> What is required: Leave out the pictures and copy every record exactly.

> Record excerpts:
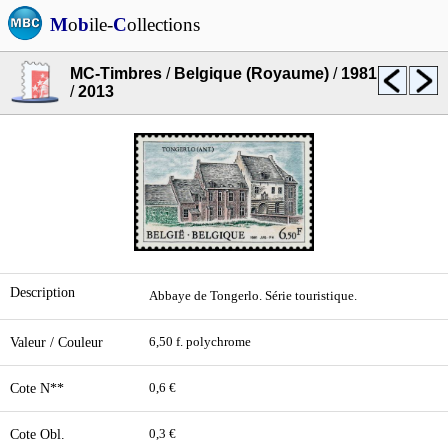
M
o
b
ile-
C
ollections
MC-Timbres
/
Belgique (Royaume)
/
1981
/
2013
Description
Abbaye de Tongerlo. Série touristique.
Valeur / Couleur
6,50 f. polychrome
Cote N**
0,6 €
Cote Obl.
0,3 €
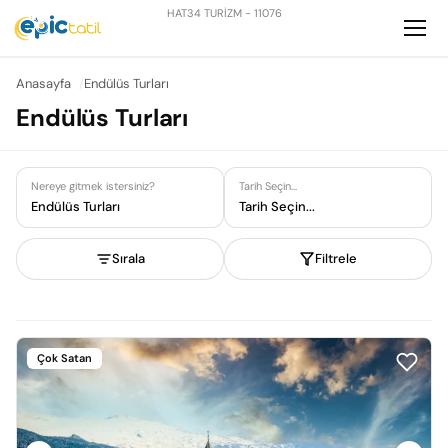
HAT34 TURİZM - 11076
Anasayfa
Endülüs Turları
Endülüs Turları
Nereye gitmek istersiniz?
Tarih Seçin...
Endülüs Turları
Tarih Seçin...
Sırala
Filtrele
Çok Satan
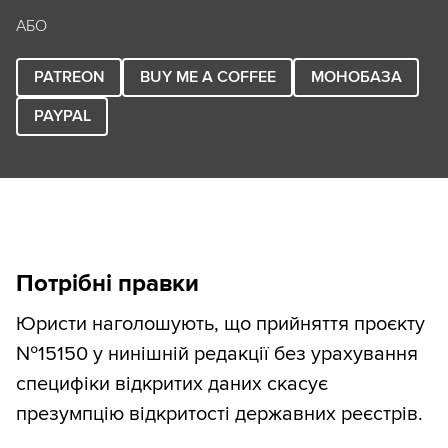
АБО
PATREON
BUY ME A COFFEE
МОНОБАЗА
PAYPAL
Потрібні правки
Юристи наголошують, що прийняття проєкту
№15150 у нинішній редакції без урахування
специфіки відкритих даних скасує
презумпцію відкритості державних реєстрів.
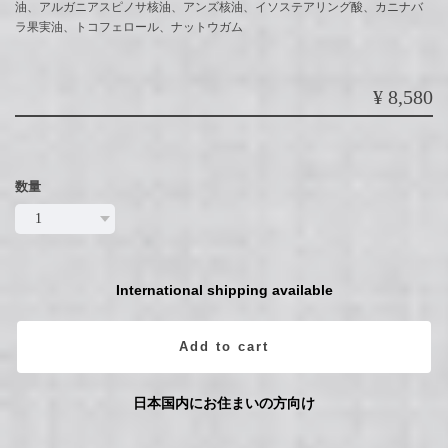
油、アルガニアスピノサ核油、アンズ核油、イソステアリング酸、カニナバ
ラ果実油、トコフェロール、ナットウガム
¥8,580
数量
International shipping available
Add to cart
日本国内にお住まいの方向け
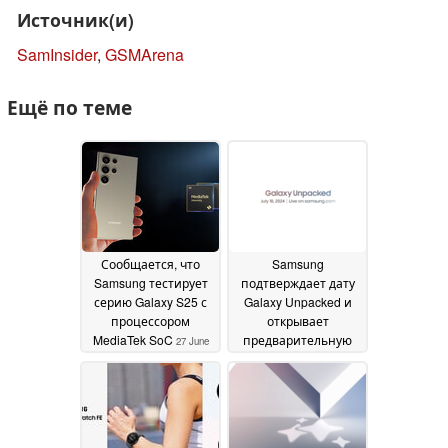
Источник(и)
SamInsider
,
GSMArena
Ещё по теме
Сообщается, что
Samsung
Samsung тестирует
подтверждает дату
серию Galaxy S25 с
Galaxy Unpacked и
процессором
открывает
MediaTek SoC
предварительную
27 June
регистрацию для
2024
участия в
розыгрыше $5,000
26
June 2024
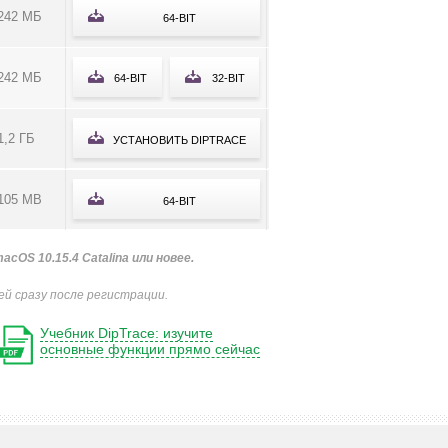
242 MБ
64-BIT
242 МБ
64-BIT
32-BIT
1,2 ГБ
УСТАНОВИТЬ DIPTRACE
105 MB
64-BIT
; macOS 10.15.4 Catalina или новее.
й сразу после регистрации.
Учебник DipTrace: изучите
основные функции прямо сейчас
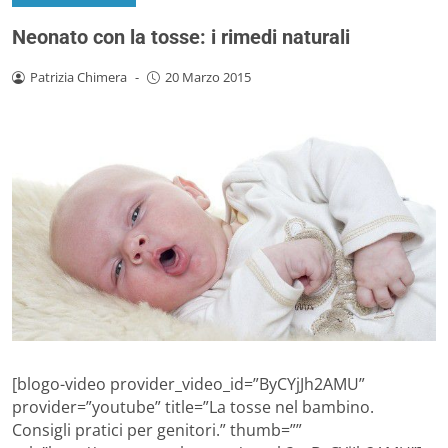
Neonato con la tosse: i rimedi naturali
Patrizia Chimera
-
20 Marzo 2015
[blogo-video provider_video_id=”ByCYjJh2AMU”
provider=”youtube” title=”La tosse nel bambino.
Consigli pratici per genitori.” thumb=””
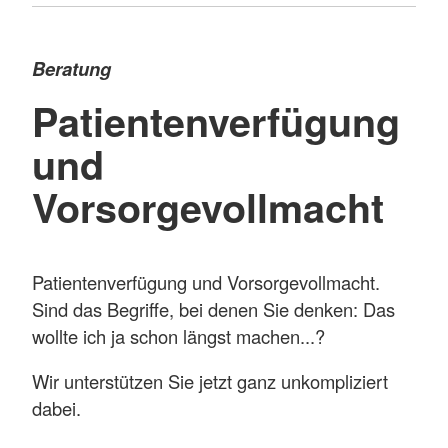
Beratung
Patientenverfügung
und
Vorsorgevollmacht
Patientenverfügung und Vorsorgevollmacht.
Sind das Begriffe, bei denen Sie denken: Das
wollte ich ja schon längst machen...?
Wir unterstützen Sie jetzt ganz unkompliziert
dabei.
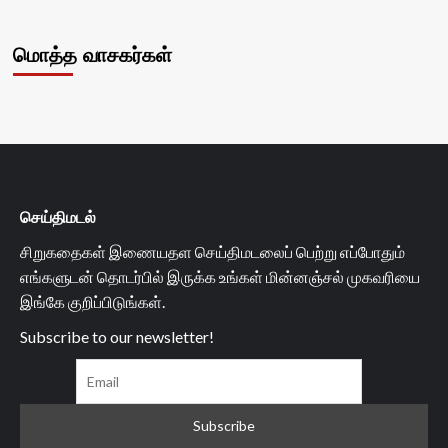
மொத்த வாசகர்கள்
செய்திமடல்
சிறுகதைகள் இணையதள செய்திமடலைப் பெற்று எப்போதும்
எங்களுடன் தொடர்பில் இருக்க உங்கள் மின்னஞ்சல் முகவரியை
இங்கே குறிப்பிடுங்கள்.
Subscribe to our newsletter!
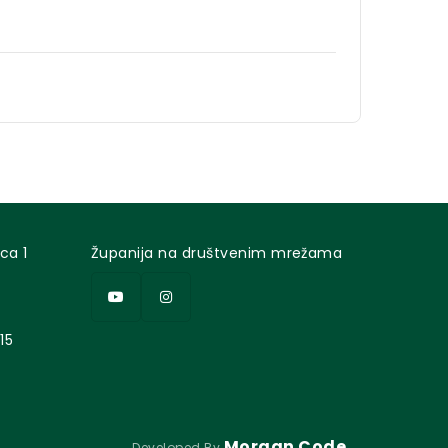
ca 1
Županija na društvenim mrežama
15
Morgan Code
Developed By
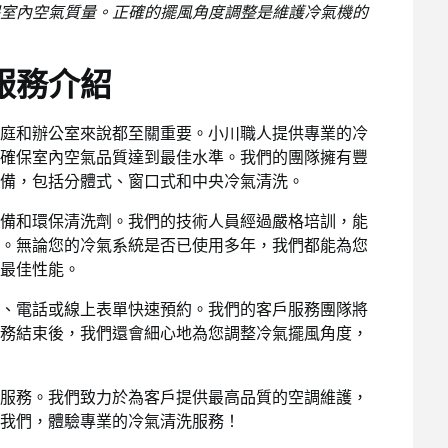
室內空氣質量。正確的擺風角度調整是維護冷氣機的
服務介紹
庭和辦公室來說都至關重要。小川職人提供專業的冷
確保室內空氣品質達到最佳水準。我們的團隊擁有豐
備，包括分體式、窗口式和中央冷氣清洗。
備和環保清洗劑。我們的技術人員經過嚴格培訓，能
。無論您的冷氣系統是否已使用多年，我們都能為您
最佳性能。
、電話或線上表單快速預約。我們的客戶服務團隊將
務結束後，我們還會細心地為您調整冷氣擺風角度，
服務。我們致力於為客戶提供最高品質的空調維護，
我們，體驗專業的冷氣清洗服務！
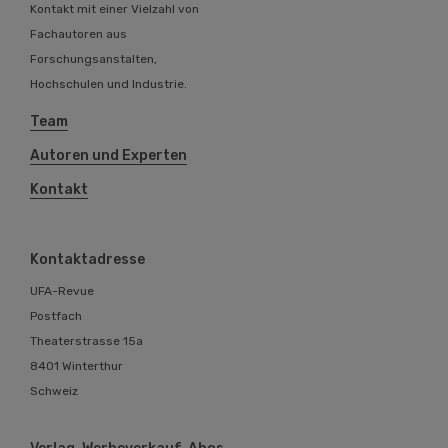
Kontakt mit einer Vielzahl von
Fachautoren aus
Forschungsanstalten,
Hochschulen und Industrie.
Team
Autoren und Experten
Kontakt
Kontaktadresse
UFA-Revue
Postfach
Theaterstrasse 15a
8401 Winterthur
Schweiz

> Result of this task:
M
o
b
ile-
C
ollections
MC-Timbres
/
Belgique (Royaume)
/
1981
/
2013
Description
Abbaye de Tongerlo. Série touristique.
Valeur / Couleur
6,50 f. polychrome
Cote N**
0,6 €
Cote Obl.
0,3 €
HAT34 TURİZM - 11076
Anasayfa
Endülüs Turları
Endülüs Turları
Nereye gitmek istersiniz?
Tarih Seçin...
Endülüs Turları
Tarih Seçin...
Sırala
Filtrele
Çok Satan
АБО
PATREON
BUY ME A COFFEE
МОНОБАЗА
PAYPAL
Потрібні правки
Юристи наголошують, що прийняття проєкту
№15150 у нинішній редакції без урахування
специфіки відкритих даних скасує
презумпцію відкритості державних реєстрів.
油、アルガニアスピノサ核油、アンズ核油、イソステアリング酸、カニナバ
ラ果実油、トコフェロール、ナットウガム
¥8,580
数量
International shipping available
Add to cart
日本国内にお住まいの方向け
Источник(и)
SamInsider
,
GSMArena
Ещё по теме
Сообщается, что
Samsung
Samsung тестирует
подтверждает дату
серию Galaxy S25 с
Galaxy Unpacked и
процессором
открывает
MediaTek SoC
предварительную
27 June
регистрацию для
2024
участия в
розыгрыше $5,000
26
June 2024
242 MБ
64-BIT
242 МБ
64-BIT
32-BIT
1,2 ГБ
УСТАНОВИТЬ DIPTRACE
105 MB
64-BIT
; macOS 10.15.4 Catalina или новее.
й сразу после регистрации.
Учебник DipTrace: изучите
основные функции прямо сейчас
Neonato con la tosse: i rimedi naturali
Patrizia Chimera
-
20 Marzo 2015
[blogo-video provider_video_id=”ByCYjJh2AMU”
provider=”youtube” title=”La tosse nel bambino.
Consigli pratici per genitori.” thumb=””
Beratung
Patientenverfügung
und
Vorsorgevollmacht
Patientenverfügung und Vorsorgevollmacht.
Sind das Begriffe, bei denen Sie denken: Das
wollte ich ja schon längst machen...?
Wir unterstützen Sie jetzt ganz unkompliziert
dabei.
மொத்த வாசகர்கள்
செய்திமடல்
சிறுகதைகள் இணையதள செய்திமடலைப் பெற்று எப்போதும்
எங்களுடன் தொடர்பில் இருக்க உங்கள் மின்னஞ்சல் முகவரியை
இங்கே குறிப்பிடுங்கள்.
Subscribe to our newsletter!
ca 1
Županija na društvenim mrežama
15
Morgan Code
Developed By
室內空氣質量。正確的擺風角度調整是維護冷氣機的
服務介紹
庭和辦公室來說都至關重要。小川職人提供專業的冷
確保室內空氣品質達到最佳水準。我們的團隊擁有豐
備，包括分體式、窗口式和中央冷氣清洗。
備和環保清洗劑。我們的技術人員經過嚴格培訓，能
。無論您的冷氣系統是否已使用多年，我們都能為您
最佳性能。
、電話或線上表單快速預約。我們的客戶服務團隊將
務結束後，我們還會細心地為您調整冷氣擺風角度，
服務。我們致力於為客戶提供最高品質的空調維護，
我們，體驗專業的冷氣清洗服務！
Kontakt mit einer Vielzahl von
Fachautoren aus
Forschungsanstalten,
Hochschulen und Industrie.
Team
Autoren und Experten
Kontakt
Kontaktadresse
UFA-Revue
Postfach
Theaterstrasse 15a
8401 Winterthur
Schweiz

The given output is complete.